The deep-cut humor for the real heads is also impressive, reviving plot elements from season-two highlights “Amigos” and “Good Grief.” Gob’s closet-switch illusion is much like his coffin-switch illusion, Tony Wonder is buried alive the same way Gob was at George Sr.’s fake “funeral,” and this time, the falling funeral piñata attacked by candy-seeking kids is Lucille 2’s, not George Sr.’s. (Of note to those concerned about Tony Wonder’s fate: Gob also lied about having a trap door in the “Good Grief” coffin illusion, so Tony probably did escape death by concrete, even if he told Gob otherwise.)

Still, it’s hard not to notice how shoddy the craftsmanship on this episode is. The ADR is poorly mixed and noticeable in several scenes, and antic music is splashed all over the place in a futile attempt to give life to overlong scenes of heavy dialogue. I’m also not crazy about the decision to end the episode in a silent Keystone Kops style, which Ron Howard seems to imply was chosen out of necessity, not because it was funnier.

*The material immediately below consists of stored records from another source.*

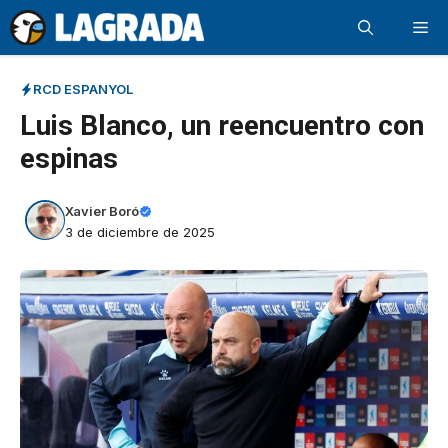
Saltar
Me
al
contenido
RCD ESPANYOL
Luis Blanco, un reencuentro con
espinas
Xavier Boró
3 de diciembre de 2025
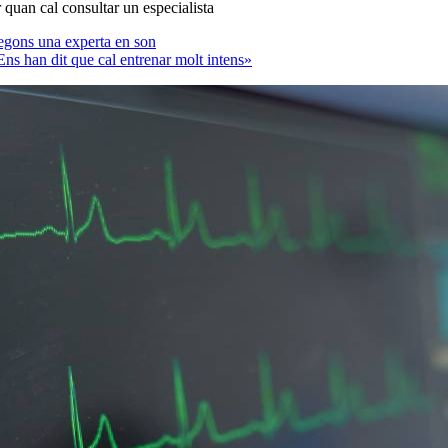
r quan cal consultar un especialista
segons una experta en son
Ens han dit que cal entrenar molt intens»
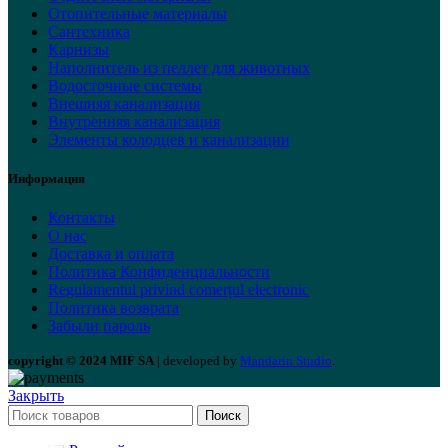
Отопительные материалы
Сантехника
Карнизы
Наполнитель из пеллет для животных
Водосточные системы
Внешняя канализация
Внутренняя канализация
Элементы колодцев и канализации
Информация
Контакты
О нас
Доставка и оплата
Политика Конфиденциальности
Regulamentul privind comerțul electronic
Политика возврата
Забыли пароль
copyright © 2024 MIF SA
| developed by
Mandarin Studio
.
Закрыть
Поиск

“Out of necessity, not because it was funnier” seems to be the case for a lot of this season, which has certainly had to contend with some challenges like the actors’ mismatched schedules and Portia de Rossi’s retirement. Given the amount of time and depth the show has put into creating new running jokes that viewers can’t even parse out yet, I want to give it the benefit of the doubt that it’s going for something bigger I can’t see. But in terms of showing viewers a good time episode by episode, it feels flimsier than Sally’s papier-mache staircar.

Other Notes:

• Tobias briefly mentions having a brother named Robby. Sounds like we might get to see more of the Fünke side of the family soon?

• Based on that Two and a Half Men joke, I’m guessing Jessica Walter and Tony Hale really do get mistaken for Holland Taylor and Jon Cryer. Yikes.

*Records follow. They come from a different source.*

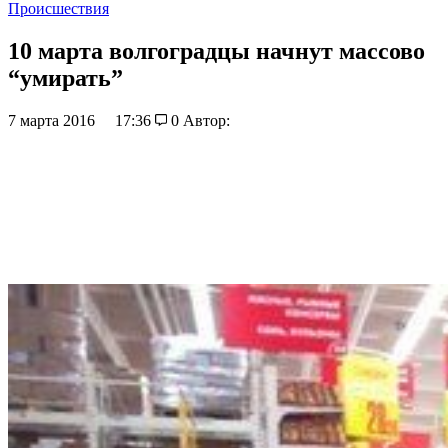
Происшествия
10 марта волгоградцы начнут массово
“умирать”
7 марта 2016
17:36
0
Автор:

• I thought Stan Sitwell might actually be a goner after that fall, but this show doesn’t seem to enjoy killing anyone but racist old ladies who choke on prosthetic thumbs. As Stan and Sally would say, I guess they have us by the short wigs.

• It was nice to see Maria Bamford again as DeBrie. (I cackled at her response to Lucille’s insult about feigning interest in drug dealers: “Yeah, you do see a lot of aquariums.”) With the unfortunate cancellation of Lady Dynamite, another Hurwitz joint, hopefully we’ll get more of her in the back half of season two.

• In case you’re already wondering when we’ll get new episodes, Netflix hasn’t said anything about when the back half of this season will appear. But given that the whole season’s already been shot, I wouldn’t be surprised if something drops on the Second of July.